云信然明白温逐月的话,没有再问下去,只是与他一道向前走。

走着走着,温逐月缓缓问:“表兄,自你回京后,我看萧相有意与你接触,对你的行踪定然很清楚,不知此回你到南山祭拜时,可有碰到他?”

云信然猝然止步,垂头道:“好端端的,阿棠怎么提起他了?”

温逐月见他变了脸色,也停下来,“表兄,并非是我有意提起,只是那日在书画铺所见,他像是很想认回你。无论你想如何对他,我都会站在你这一边,只是萧相如今权倾朝野,我只怕他知道你回来暂住,会起心思认你回萧家,他手腕强硬,若他真的要来温府要人,那你又该如何?”

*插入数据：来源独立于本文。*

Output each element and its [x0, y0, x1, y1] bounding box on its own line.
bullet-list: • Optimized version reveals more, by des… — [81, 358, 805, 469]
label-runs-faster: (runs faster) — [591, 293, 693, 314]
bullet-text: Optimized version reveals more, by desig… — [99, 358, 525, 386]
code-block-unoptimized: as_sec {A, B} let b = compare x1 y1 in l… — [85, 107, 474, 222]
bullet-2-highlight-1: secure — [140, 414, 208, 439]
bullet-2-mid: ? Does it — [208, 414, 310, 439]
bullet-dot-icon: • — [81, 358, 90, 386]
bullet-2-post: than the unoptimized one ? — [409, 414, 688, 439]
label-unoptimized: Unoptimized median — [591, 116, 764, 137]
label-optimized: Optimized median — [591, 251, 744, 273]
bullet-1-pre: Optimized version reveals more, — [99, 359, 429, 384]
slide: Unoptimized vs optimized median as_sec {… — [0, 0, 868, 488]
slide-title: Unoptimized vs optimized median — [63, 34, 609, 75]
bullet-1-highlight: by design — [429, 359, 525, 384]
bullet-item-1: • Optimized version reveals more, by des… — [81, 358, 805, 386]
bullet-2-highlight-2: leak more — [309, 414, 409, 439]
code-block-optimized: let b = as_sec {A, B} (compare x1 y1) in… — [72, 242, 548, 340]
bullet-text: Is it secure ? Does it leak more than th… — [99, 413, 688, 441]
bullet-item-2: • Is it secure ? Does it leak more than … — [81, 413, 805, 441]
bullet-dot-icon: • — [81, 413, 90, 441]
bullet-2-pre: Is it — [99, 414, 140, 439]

云信然答得飞快,“阿棠放心,我不会连累温家的,但你未免将我想得太重要了,像他这样凉薄的人,怎么会想认回我,我与阿娘,对他而言不过是过客。他不会为了我得罪柳家,得罪他的夫人,更不会在这个节骨眼上认回我,给他抹黑。”

温逐月恍然大悟:“表兄,你是说……”

“是。”云信然自嘲地笑了笑:“凭他的手段,暗线众多,怎么可能不知道我和阿娘的落脚处,怎么可能不知道我与阿娘的处境?只是云山寨向来臭名昭著,人人厌弃,他一个清正持中的宰相,怎能容忍我们母子描黑他的功绩。他知道我们遭受的一切,也默许别人对我们施加的一切,云山寨清白与否,全天下除了我们,没有人比他更清楚了,他若顾念从前的情分,绝不会袖手旁观。”

云信然不自觉咬紧牙关,“你见他想同我亲近,想知晓我的行踪,不过是他骨子里的客套虚伪,也是怕我突然改了主意,要在外面宣扬自己的身份,让他措手不及。我寄住在温家,他若不显出他的慈父情深,若被内情人知晓,势必会落人话柄。他若要认回我,早便认回我了,何需要等到现在?”

“我不需要萧氏子的身份,也不需要萧相的庇护,我的志向不大,是想在我可及范围内保护阿娘,庇佑寨子里的人。我无考取功名之心,便无甚可求,没有功名的人,无论是云信然也好,萧信然也罢,于他而言都是一个耻辱,他不会给自己找不痛快。”

“他可是为了宰相之位,不顾一切抛弃所有的人,我不过身上流着他一点骨血而已,根本不值得他争取。”

温逐月在一边静静地看着云信然,看他淡然如水的眼中浮上怒色,又看这怒色变作失望透顶的颜色,心中不觉也被他牵动,觉得难过至极。